Saved entries:

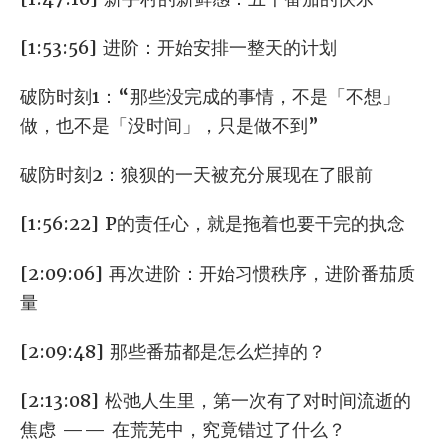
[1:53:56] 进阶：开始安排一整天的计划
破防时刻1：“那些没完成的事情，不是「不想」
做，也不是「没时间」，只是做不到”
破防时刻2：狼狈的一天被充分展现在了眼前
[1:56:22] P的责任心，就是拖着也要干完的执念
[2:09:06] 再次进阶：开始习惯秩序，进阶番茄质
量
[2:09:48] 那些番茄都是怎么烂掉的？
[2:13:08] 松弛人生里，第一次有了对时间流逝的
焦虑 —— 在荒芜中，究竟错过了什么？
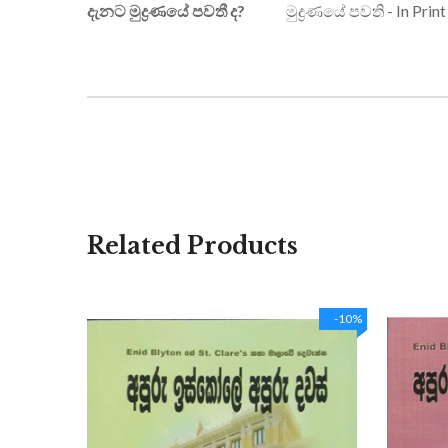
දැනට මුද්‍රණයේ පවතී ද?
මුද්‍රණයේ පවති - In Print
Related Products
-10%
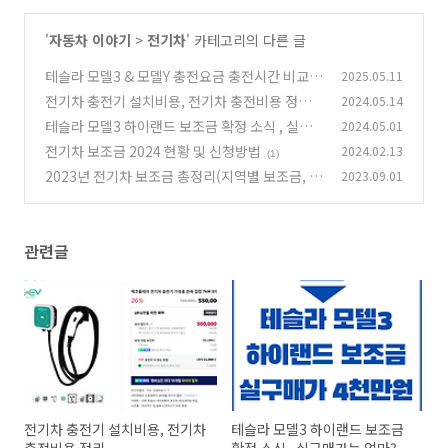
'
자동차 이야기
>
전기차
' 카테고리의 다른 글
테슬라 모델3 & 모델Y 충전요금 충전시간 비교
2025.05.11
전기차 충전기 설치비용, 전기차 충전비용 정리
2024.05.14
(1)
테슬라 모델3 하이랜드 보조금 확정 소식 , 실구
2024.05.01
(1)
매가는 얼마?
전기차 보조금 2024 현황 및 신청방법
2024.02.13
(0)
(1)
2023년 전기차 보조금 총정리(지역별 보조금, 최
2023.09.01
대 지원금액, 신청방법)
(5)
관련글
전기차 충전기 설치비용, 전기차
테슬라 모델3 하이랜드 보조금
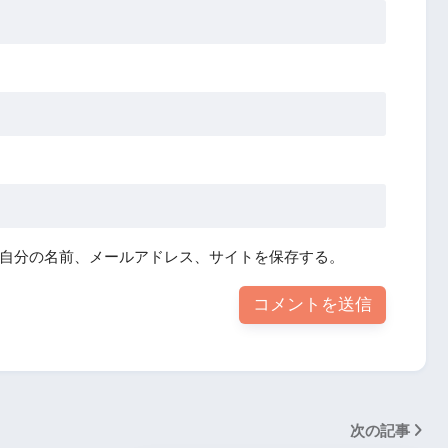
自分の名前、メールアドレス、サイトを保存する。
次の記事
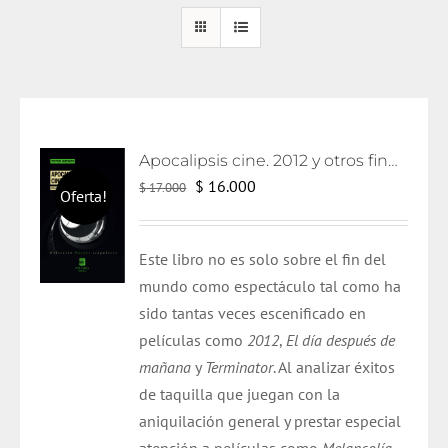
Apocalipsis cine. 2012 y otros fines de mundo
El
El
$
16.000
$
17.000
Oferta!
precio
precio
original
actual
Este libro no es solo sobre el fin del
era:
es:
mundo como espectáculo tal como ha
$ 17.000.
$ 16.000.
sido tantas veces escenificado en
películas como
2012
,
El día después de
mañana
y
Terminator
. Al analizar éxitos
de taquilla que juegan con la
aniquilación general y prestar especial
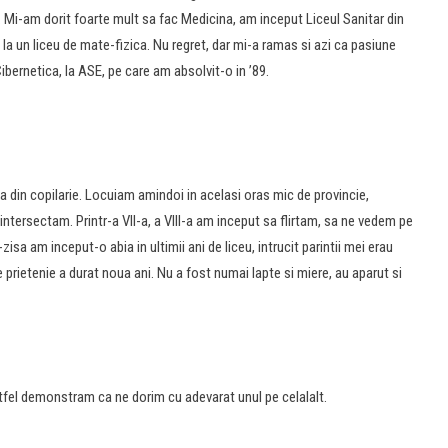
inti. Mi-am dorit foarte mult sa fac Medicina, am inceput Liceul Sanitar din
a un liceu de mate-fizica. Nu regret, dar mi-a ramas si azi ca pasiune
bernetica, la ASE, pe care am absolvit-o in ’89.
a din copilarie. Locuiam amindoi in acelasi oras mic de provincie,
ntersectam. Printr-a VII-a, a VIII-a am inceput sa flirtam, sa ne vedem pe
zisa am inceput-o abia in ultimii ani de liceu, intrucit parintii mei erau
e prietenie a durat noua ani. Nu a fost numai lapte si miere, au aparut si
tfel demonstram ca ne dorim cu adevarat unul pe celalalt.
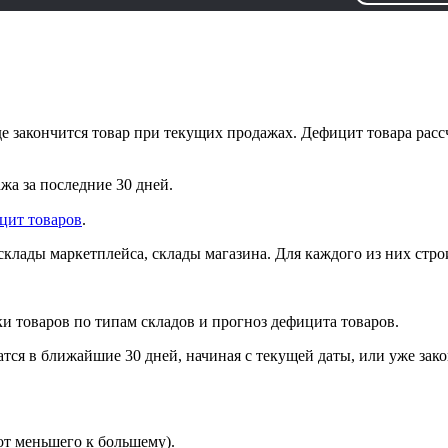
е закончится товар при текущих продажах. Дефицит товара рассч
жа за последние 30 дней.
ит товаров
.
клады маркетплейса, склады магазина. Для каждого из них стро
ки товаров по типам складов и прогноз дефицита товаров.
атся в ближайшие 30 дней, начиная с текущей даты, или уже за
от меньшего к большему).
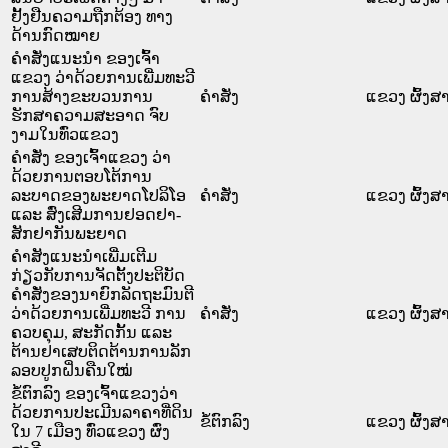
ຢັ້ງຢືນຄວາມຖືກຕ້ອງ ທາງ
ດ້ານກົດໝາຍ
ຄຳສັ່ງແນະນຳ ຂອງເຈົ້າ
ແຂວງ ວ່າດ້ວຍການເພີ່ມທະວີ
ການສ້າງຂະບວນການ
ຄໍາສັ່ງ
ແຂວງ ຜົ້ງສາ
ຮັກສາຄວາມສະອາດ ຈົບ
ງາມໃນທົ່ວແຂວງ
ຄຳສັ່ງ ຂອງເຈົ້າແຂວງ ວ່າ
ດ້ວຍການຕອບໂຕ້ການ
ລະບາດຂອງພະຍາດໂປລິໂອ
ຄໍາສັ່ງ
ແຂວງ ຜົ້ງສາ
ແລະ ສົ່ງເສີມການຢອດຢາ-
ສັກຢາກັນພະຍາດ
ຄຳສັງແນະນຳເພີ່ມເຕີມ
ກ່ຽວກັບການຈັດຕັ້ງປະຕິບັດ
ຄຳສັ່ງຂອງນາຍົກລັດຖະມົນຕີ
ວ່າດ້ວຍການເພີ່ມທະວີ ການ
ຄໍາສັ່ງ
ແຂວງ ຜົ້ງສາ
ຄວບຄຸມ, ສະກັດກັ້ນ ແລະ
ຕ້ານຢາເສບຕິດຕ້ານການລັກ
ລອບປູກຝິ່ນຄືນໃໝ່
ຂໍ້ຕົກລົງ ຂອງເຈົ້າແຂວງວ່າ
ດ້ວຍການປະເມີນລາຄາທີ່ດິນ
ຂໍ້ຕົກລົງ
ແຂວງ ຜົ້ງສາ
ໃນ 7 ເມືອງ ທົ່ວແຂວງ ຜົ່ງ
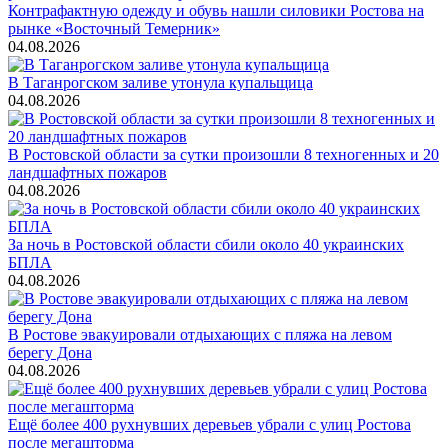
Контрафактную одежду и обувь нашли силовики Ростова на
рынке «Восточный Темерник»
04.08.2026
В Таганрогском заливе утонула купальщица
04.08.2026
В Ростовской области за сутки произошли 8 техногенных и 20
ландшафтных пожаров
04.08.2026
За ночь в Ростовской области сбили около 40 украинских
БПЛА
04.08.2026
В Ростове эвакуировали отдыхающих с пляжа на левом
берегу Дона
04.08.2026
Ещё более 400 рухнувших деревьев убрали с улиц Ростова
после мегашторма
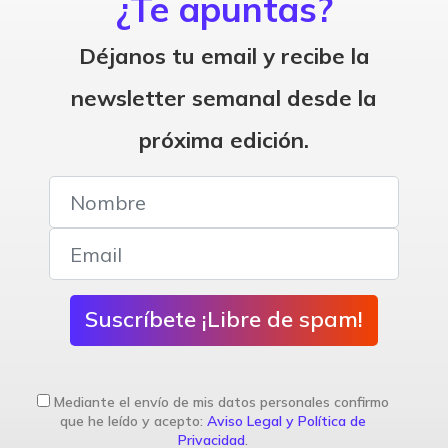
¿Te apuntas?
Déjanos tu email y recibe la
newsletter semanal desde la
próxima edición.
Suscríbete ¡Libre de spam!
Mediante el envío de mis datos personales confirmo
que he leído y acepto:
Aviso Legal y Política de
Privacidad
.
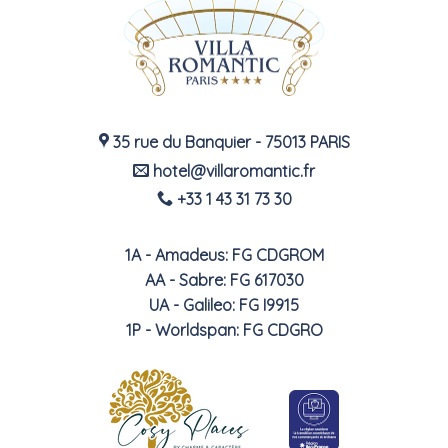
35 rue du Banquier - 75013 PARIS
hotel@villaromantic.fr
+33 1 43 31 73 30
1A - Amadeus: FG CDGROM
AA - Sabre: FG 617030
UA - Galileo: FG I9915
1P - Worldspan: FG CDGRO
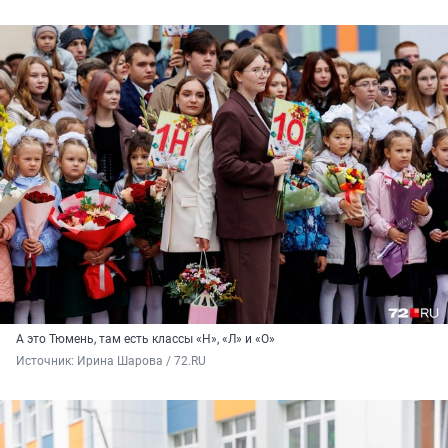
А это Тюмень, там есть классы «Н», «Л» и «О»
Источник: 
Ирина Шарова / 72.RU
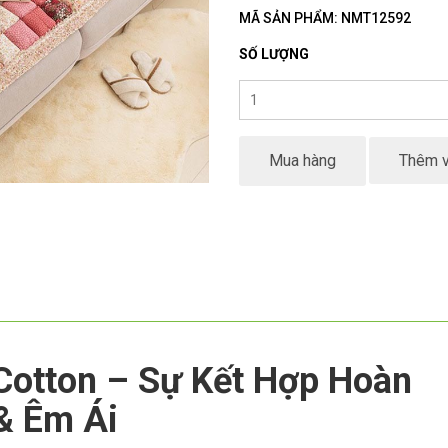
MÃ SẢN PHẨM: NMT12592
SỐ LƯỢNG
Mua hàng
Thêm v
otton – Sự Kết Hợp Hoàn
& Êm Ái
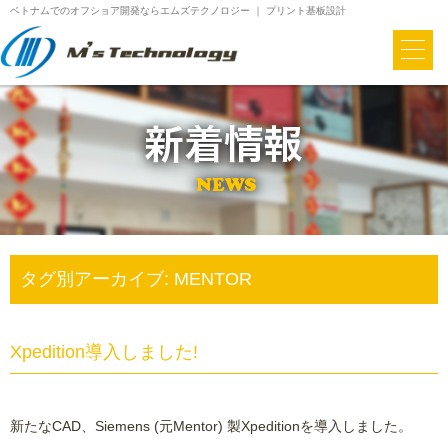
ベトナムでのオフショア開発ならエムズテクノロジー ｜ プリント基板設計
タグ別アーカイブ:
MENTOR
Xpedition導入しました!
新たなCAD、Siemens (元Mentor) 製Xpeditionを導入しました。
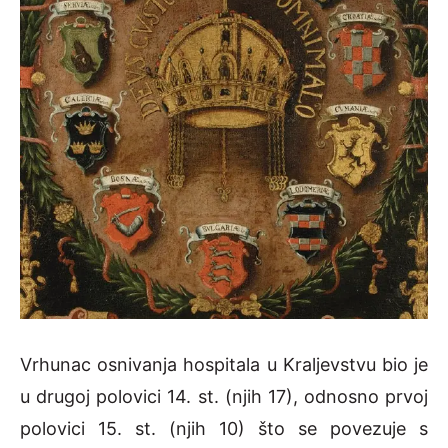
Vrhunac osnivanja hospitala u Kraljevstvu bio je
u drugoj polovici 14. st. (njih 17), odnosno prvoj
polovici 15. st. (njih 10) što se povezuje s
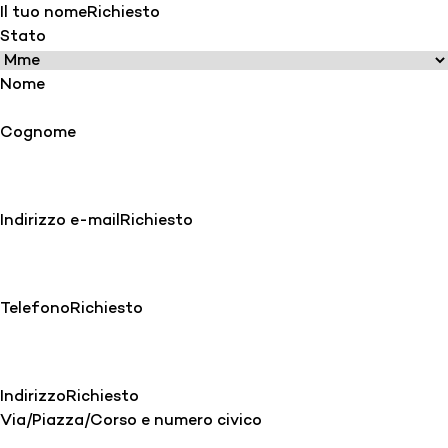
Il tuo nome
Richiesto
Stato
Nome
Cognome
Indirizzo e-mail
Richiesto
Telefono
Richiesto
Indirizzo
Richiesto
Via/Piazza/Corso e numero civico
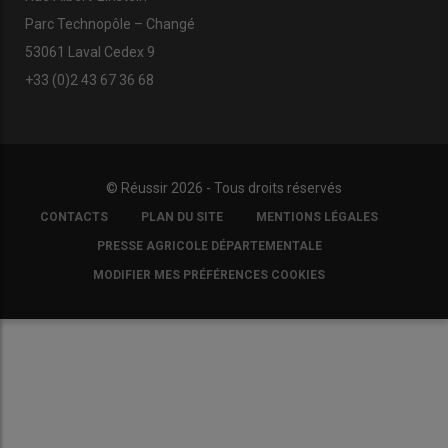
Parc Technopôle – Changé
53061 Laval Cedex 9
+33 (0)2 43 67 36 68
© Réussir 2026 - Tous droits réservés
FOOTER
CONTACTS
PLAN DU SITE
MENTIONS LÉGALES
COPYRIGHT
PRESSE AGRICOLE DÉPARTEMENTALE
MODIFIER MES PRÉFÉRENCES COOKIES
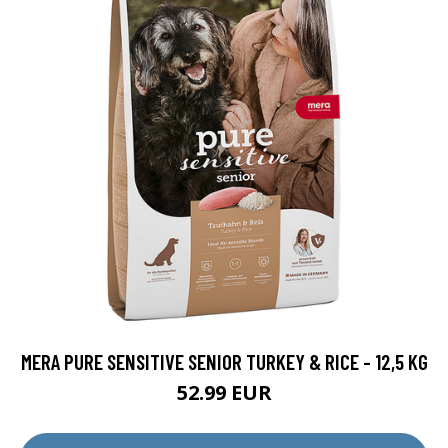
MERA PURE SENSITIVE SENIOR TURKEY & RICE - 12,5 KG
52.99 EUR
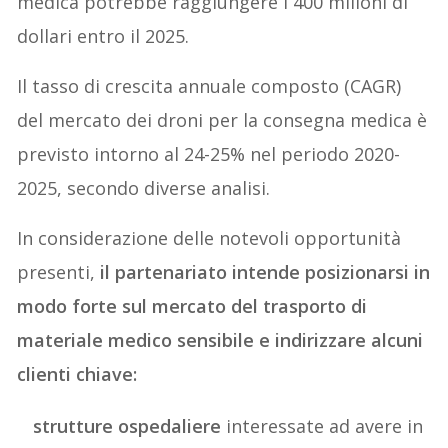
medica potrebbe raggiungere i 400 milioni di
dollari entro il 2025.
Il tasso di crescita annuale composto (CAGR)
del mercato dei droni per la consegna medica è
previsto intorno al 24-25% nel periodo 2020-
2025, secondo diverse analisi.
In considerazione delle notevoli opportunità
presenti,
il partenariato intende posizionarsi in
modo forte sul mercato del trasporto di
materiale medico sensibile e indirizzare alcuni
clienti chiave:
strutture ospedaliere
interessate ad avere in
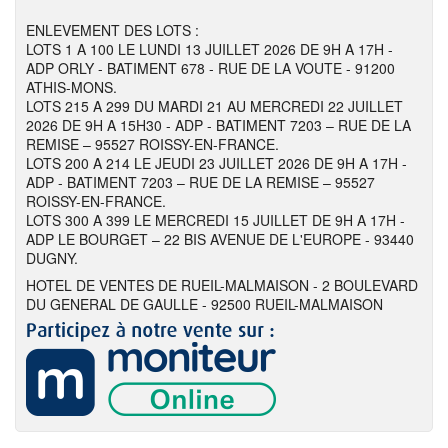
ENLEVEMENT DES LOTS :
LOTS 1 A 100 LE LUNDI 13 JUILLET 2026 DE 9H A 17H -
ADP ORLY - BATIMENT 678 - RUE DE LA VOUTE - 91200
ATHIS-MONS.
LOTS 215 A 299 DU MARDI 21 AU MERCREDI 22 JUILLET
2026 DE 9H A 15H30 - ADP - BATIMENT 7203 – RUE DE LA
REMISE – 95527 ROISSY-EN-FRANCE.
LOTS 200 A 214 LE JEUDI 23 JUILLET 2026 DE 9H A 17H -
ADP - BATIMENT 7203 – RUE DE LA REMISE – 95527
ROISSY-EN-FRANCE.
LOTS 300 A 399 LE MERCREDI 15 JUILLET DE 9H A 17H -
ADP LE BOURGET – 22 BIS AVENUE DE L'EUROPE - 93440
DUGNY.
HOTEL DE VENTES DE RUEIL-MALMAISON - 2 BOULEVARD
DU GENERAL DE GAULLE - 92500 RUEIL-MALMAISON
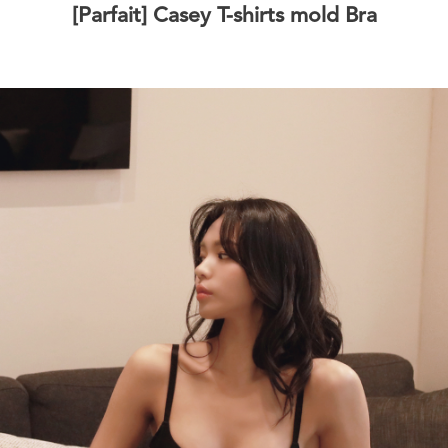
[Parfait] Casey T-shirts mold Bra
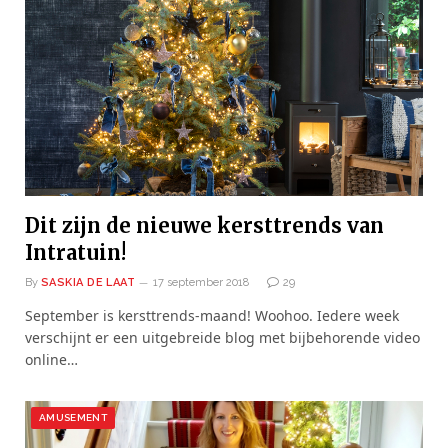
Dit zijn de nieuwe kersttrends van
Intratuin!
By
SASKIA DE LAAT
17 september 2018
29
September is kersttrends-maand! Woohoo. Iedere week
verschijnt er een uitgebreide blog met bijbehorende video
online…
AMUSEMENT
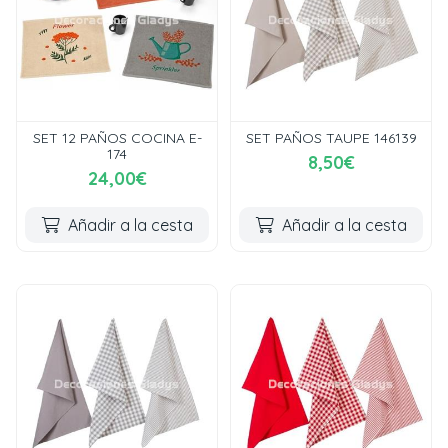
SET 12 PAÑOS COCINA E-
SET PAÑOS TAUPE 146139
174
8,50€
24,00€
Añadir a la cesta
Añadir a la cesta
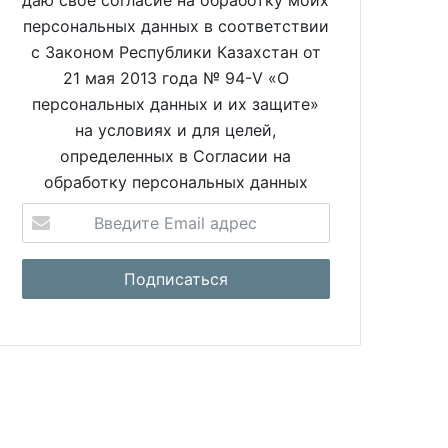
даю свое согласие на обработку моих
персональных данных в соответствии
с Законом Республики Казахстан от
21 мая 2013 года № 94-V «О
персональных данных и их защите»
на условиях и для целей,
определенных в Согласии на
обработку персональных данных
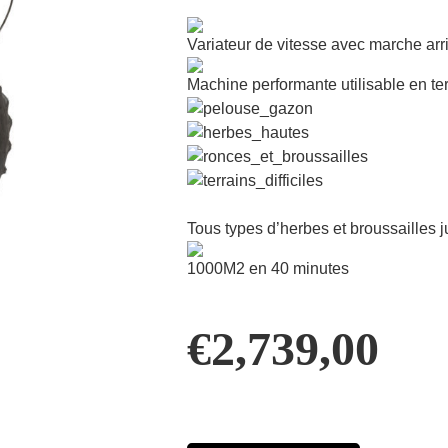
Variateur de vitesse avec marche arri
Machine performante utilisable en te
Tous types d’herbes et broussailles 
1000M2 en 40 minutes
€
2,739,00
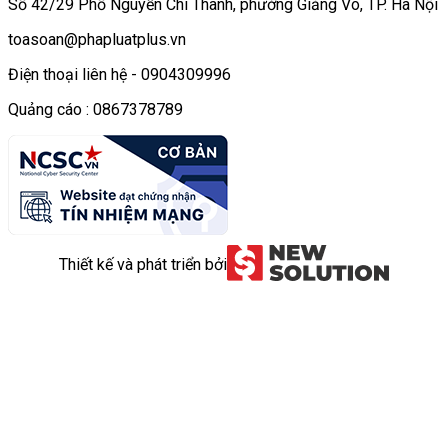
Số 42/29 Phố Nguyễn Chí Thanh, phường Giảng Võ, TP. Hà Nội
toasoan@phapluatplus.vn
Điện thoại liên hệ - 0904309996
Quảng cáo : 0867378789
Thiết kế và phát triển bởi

* [Work to be completed] Copy the lines above exactly, starting at the one with "MENTIONS LÉGALES" and ending at the one with "REMISE – 95527 ROISSY-EN-FRANCE.", both included. Leave out any pictures and add nothing else.

* [Reply]
MENTIONS LÉGALES
COPYRIGHT
PRESSE AGRICOLE DÉPARTEMENTALE
MODIFIER MES PRÉFÉRENCES COOKIES
MERA PURE SENSITIVE SENIOR TURKEY & RICE - 12,5 KG
52.99 EUR
medica potrebbe raggiungere i 400 milioni di
dollari entro il 2025.
Il tasso di crescita annuale composto (CAGR)
del mercato dei droni per la consegna medica è
previsto intorno al 24-25% nel periodo 2020-
2025, secondo diverse analisi.
In considerazione delle notevoli opportunità
presenti,
il partenariato intende posizionarsi in
modo forte sul mercato del trasporto di
materiale medico sensibile e indirizzare alcuni
clienti chiave:
strutture ospedaliere
interessate ad avere in
ENLEVEMENT DES LOTS :
LOTS 1 A 100 LE LUNDI 13 JUILLET 2026 DE 9H A 17H -
ADP ORLY - BATIMENT 678 - RUE DE LA VOUTE - 91200
ATHIS-MONS.
LOTS 215 A 299 DU MARDI 21 AU MERCREDI 22 JUILLET
2026 DE 9H A 15H30 - ADP - BATIMENT 7203 – RUE DE LA
REMISE – 95527 ROISSY-EN-FRANCE.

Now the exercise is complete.